Teaching Literature Rhetorically: Transferable Literacy Skills for 21st Century Students

As a follow-up to her popular Stenhouse book, Teaching Arguments: Rhetorical Comprehension, Critique, and Response (see review here), Jennifer Fletcher has published a new book, Teaching Literature Rhetorically: Transferable Literacy Skills for 21st Century Students. This new book is even more jam-packed with classroom-tested teaching strategies, graphic organizers, handouts, and big ideas. Literature teachers are guaranteed to find something immediately useful in this book. Like the previous volume, it is written in first person with lots of classroom anecdotes and a passion for teaching and learning.

Fletcher-TeachingLiteratureRhetorically

What exactly does it mean to “teach literature rhetorically”? Teachers who are used to teaching close reading, analyzing figurative language, and exploring themes and motifs may be initially puzzled. They may ask, “Does this mean I would be focusing on ethos, pathos, and logos and analyzing arguments?” Actually, both sets of techniques apply in combination. At its core, rhetoric is about how language affects audiences and this is true whether we are looking at aesthetic or persuasive effects. Jennifer puts it this way:

From literature, we learn about the transformative power of stories, the gifts of the imagination, the pleasures of reading, and the importance of craft. From rhetoric, we learn about critical reasoning, the structure of arguments, the tools of persuasion, and the significance of context. Combining the two gives students the best of both worlds. (xiii)
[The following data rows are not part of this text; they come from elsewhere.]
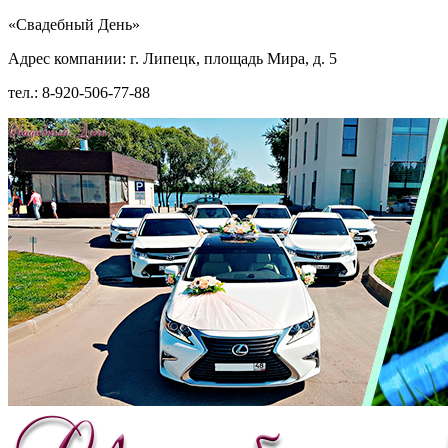
«Свадебный День»
Адрес компании: г. Липецк, площадь Мира, д. 5
тел.: 8-920-506-77-88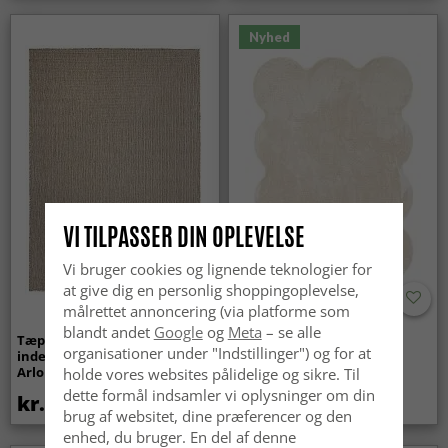
Nyhed
VI TILPASSER DIN OPLEVELSE
Vi bruger cookies og lignende teknologier for
at give dig en personlig shoppingoplevelse,
målrettet annoncering (via platforme som
blandt andet
Google
og
Meta
– se alle
Tæpper til
Bølget ryatæppe - Aranga
organisationer under "Indstillinger") og for at
indendørs/udendørs brug -
Super Soft Fur (beige)
Arlo (beige)
holde vores websites pålidelige og sikre. Til
dette formål indsamler vi oplysninger om din
kr.439
kr.369
brug af websitet, dine præferencer og den
enhed, du bruger. En del af denne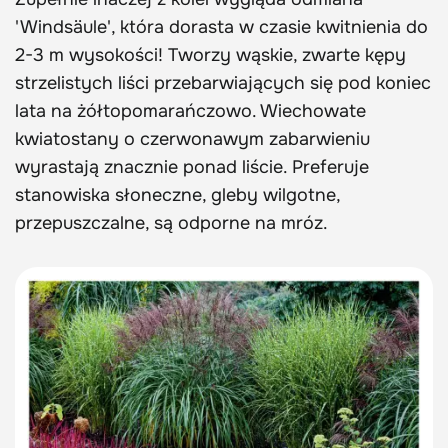
'Windsäule', która dorasta w czasie kwitnienia do
2-3 m wysokości! Tworzy wąskie, zwarte kępy
strzelistych liści przebarwiających się pod koniec
lata na żółtopomarańczowo. Wiechowate
kwiatostany o czerwonawym zabarwieniu
wyrastają znacznie ponad liście. Preferuje
stanowiska słoneczne, gleby wilgotne,
przepuszczalne, są odporne na mróz.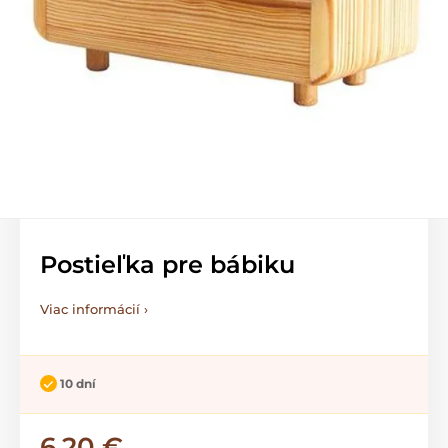
Postieľka pre bábiku
Viac informácií ›
10 dní
6,20 €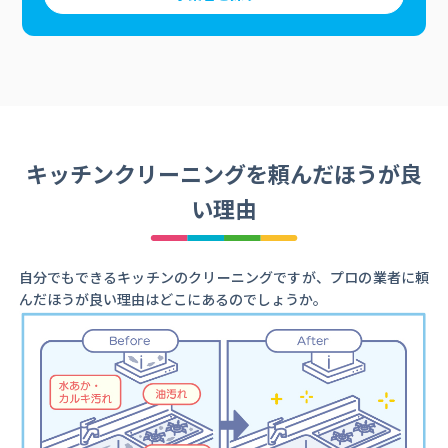
キッチンクリーニングを頼んだほうが良
い理由
自分でもできるキッチンのクリーニングですが、プロの業者に頼
んだほうが良い理由はどこにあるのでしょうか。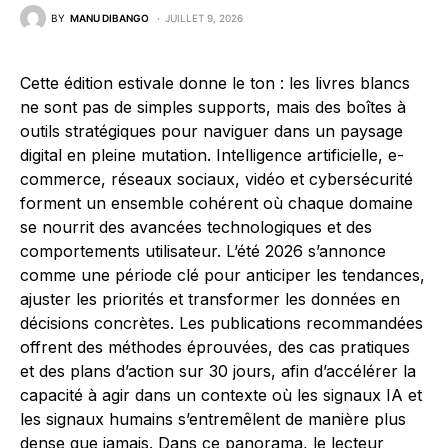
BY
MANU DIBANGO
JUILLET 9, 2026
Cette édition estivale donne le ton : les livres blancs
ne sont pas de simples supports, mais des boîtes à
outils stratégiques pour naviguer dans un paysage
digital en pleine mutation. Intelligence artificielle, e-
commerce, réseaux sociaux, vidéo et cybersécurité
forment un ensemble cohérent où chaque domaine
se nourrit des avancées technologiques et des
comportements utilisateur. L’été 2026 s’annonce
comme une période clé pour anticiper les tendances,
ajuster les priorités et transformer les données en
décisions concrètes. Les publications recommandées
offrent des méthodes éprouvées, des cas pratiques
et des plans d’action sur 30 jours, afin d’accélérer la
capacité à agir dans un contexte où les signaux IA et
les signaux humains s’entremêlent de manière plus
dense que jamais. Dans ce panorama, le lecteur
However, this new book does far more than combine the techniques of literary criticism with strategies for rhetorical analysis. The key claim of this book is that a rhetorical approach will “promote the kind of deep and transferable learning that prepares students to be adaptive thinkers and communicators who thrive across the diverse contexts of their lives.” And it does this without diminishing the aesthetic experience of literary texts.
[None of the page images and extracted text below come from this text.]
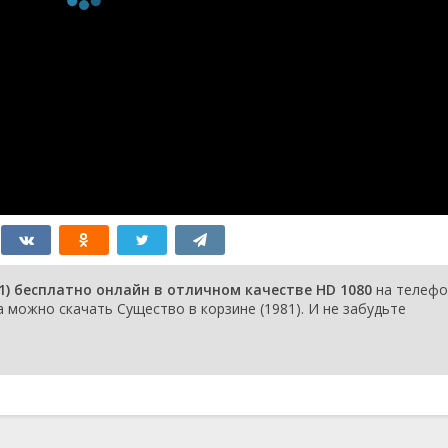
1) бесплатно онлайн в отличном качестве HD 1080
на телефо
 можно скачать Существо в корзине (1981). И не забудьте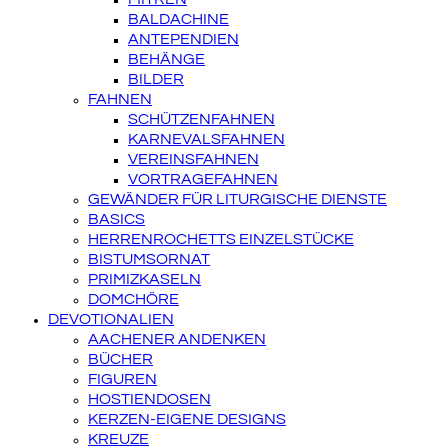
BALDACHINE
ANTEPENDIEN
BEHÄNGE
BILDER
FAHNEN
SCHÜTZENFAHNEN
KARNEVALSFAHNEN
VEREINSFAHNEN
VORTRAGEFAHNEN
GEWÄNDER FÜR LITURGISCHE DIENSTE
BASICS
HERRENROCHETTS EINZELSTÜCKE
BISTUMSORNAT
PRIMIZKASELN
DOMCHÖRE
DEVOTIONALIEN
AACHENER ANDENKEN
BÜCHER
FIGUREN
HOSTIENDOSEN
KERZEN-EIGENE DESIGNS
KREUZE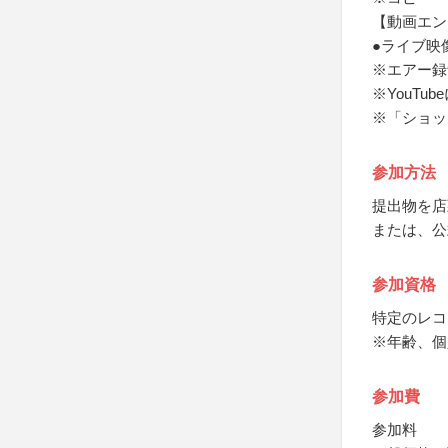
【動画エン
●ライブ映
※エアー録
※YouTu
※「ショッ
参加方法
提出物を店
または、公
参加資格
特定のレコ
※年齢、個
参加費
参加料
As an example, lets look at what Jennifer does with the familiar “Say, Mean Matter” activity that originally came from Sheridan Blau’s book The Literature Workshop.
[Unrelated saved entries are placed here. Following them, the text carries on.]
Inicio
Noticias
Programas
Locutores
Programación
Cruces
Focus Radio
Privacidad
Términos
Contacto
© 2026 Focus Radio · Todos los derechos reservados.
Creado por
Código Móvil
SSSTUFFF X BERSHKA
  • What does it say? (A quotation)
  • What does it mean? (A paraphrase or close reading)
  • Why does it matter? (A connection to a theme of the work)
  • What does it do? (Effect on the reader; rhetorical function or move)(35)

The addition of the “What does it do for the reader?” question connects the literary questions to questions about their rhetorical effect on the audience. It makes us think about who the readers are and why authors do what they do.

I should note here that in asking these questions, we are boldly engaging in two perspectives that the New Critics (1940’s through the early 1970’s) called fallacies: the “Intentional Fallacy” (focusing on what the author intended) and the “Affective Fallacy” (focusing on the emotional response of the reader). As a critical focus, New Critics were not interested in authors or readers, only texts, and some of their prejudices have been passed on to us in one form or another. However, as teachers, we want our students to learn how to do things with words, so of course we are interested in authors and readers, as well as texts.

Immediately after the “Say, Mean, Matter, Do” activity Jennifer introduces another of her own inventions, the “Descriptive Plot Outline.” This combines the “descriptive outlining” that is common in ERWC (and was originally developed by Ken Bruffee) with the standard plot outline in order to create something new and very useful. Students draw the line for the plot chart with its depiction of rising and falling action. Then on the outside they describe the events of the plot and on the inside they describe the impact that each event has on the reader, the character, or the theme. This very effectively combines literary and rhetorical approaches, while also enhancing the student’s understanding of the work.

Chapters in the book deal with integrating skills and knowledge, close and critical reading, analyzing the rhetorical situation, analyzing genres, negotiating voices and meaning, developing and supporting a line of reasoning, communicating with yourself and others, and reading and writing with passion. The appendices contain more than 20 pages of graphic organizers, handouts, charts, sample texts, and other useful materials designed to implement the activities in the book.

Jennifer says that the final chapter, “Reading and Writing with Passion,” is about “changing the measure for postsecondary success from academic proficiency to intellectual passion, from workforce preparation to liberal learning, and from diploma or degree completion to a life well lived” (220). In that sense, she is going against the grain of our time. But I think she is selling herself short here. The approaches delivered in this book may change the focus, but I think they will accomplish all of those goals, both the practical and the ideal, with passion.